左_ 1983年の米国コンバース社のカタログ。同じく歴史的名品と誉れ高いマルチカラーも同年に発表された。単色が常だったALL STARの変化の年だった。
右_ 2001年の日本コンバース社のカタログ。モデル名に“83”が付いたのはこのタイミングから。当時は日本独自のデザインをUSA工場にオーダーできた。

 

近藤 コアカラーと呼ばれる定番以外はそのシーズンにしか基本的に手に入らない1足です。後悔しないように迷ったら早めの購入をオススメ致します。

 

80年代、あるはずのないジャパンメイドの功績

左から_ クラシックを感じる小ぶりな半円型のラバートゥ。 / ヒールラベルの下部は謎の“CONVERSE”。 / 60年代から変わらないアンクルパッチのデザイン。 / 80年代のインソールは四角い青字の囲みタグ。本来は枠外に“MADE IN USA”が付く。 / 内側に日本製を証明する緑字の貴重なスタンプが。

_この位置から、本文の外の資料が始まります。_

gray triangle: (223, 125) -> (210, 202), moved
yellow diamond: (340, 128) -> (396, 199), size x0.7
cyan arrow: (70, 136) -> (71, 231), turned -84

左から_ この小さなラバートゥを採用するのは日本製の証。 / 1976年から続いた白のヒールラベル。星の下の®もアイコン。 / こちらも60年代から不変なアンクルパッチデザイン。 / ALL STAR Jのインソールは赤字の囲みタグが特徴。 / グリーンの“MADE IN JAPAN”のスタンプ。左のモデルに倣って。

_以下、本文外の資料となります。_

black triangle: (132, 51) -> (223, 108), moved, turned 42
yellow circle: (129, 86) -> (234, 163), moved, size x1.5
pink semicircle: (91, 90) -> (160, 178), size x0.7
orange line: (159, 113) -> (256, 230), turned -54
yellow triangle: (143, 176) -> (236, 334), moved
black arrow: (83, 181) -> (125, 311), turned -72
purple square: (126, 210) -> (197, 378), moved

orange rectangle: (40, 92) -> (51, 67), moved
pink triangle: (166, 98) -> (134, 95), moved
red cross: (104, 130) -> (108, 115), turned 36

そして、“MADE IN JAPAN”のALL STARにはある一つのエピソードがある。1980年に月星化成(現ムーンスター)が米国のコンバース社と契約し、国内での販売権を取得した。ただこの時点では、基本的に輸入がほとんどで、ジャパンメイドでプロダクトの生産ができるようになるのはもう少し先の話になる。ONE STARやPRO STARなどは比較的早く久留米の工場で製造していたが、前述した通り、ALL STARのライセンス契約は90年代後期のこと。しかし、ここに日本製のALL STARがある。つま先のサイドに当て布のステッチがあることから、紛れもなく80年代製だ。中には“MADE IN JAPAN”と書かれた緑色のスタンプがあり、ヒールラベルにはあるはずの“MADE IN U.S.A”がなく、“CONVERSE”の印字が施されている。この不思議なALL STARは、どうやら米軍基地内のみで発売することを条件に日本でのプロダクションが許されたモデルだと言われている。もちろん、国内の一般流通はなかった。

改めて昨今のALL STAR Jを見ると、同じように内側に緑色のスタンプがある。この不思議な80年代をモチーフにしているからだ。ただしサイドの当て布は施されていないこと、そしてフォルムや細か
い仕様を見る限り、このもう少し後のアメリカ製ALL STARがベースになっている。しかし、“MADE IN USA”を尊ぶ時代はとうに過ぎ去ったのかもしれない。クオリティとセンスで勝負する日本製のコンバースは、確実に足元からファッションを変え、新しい時代を作っているのだ。

近藤 永遠の定番にも歴史があり、現在があります。何気なく履いてるスニーカーの歴史を探求するのも面白いのではないでしょうか?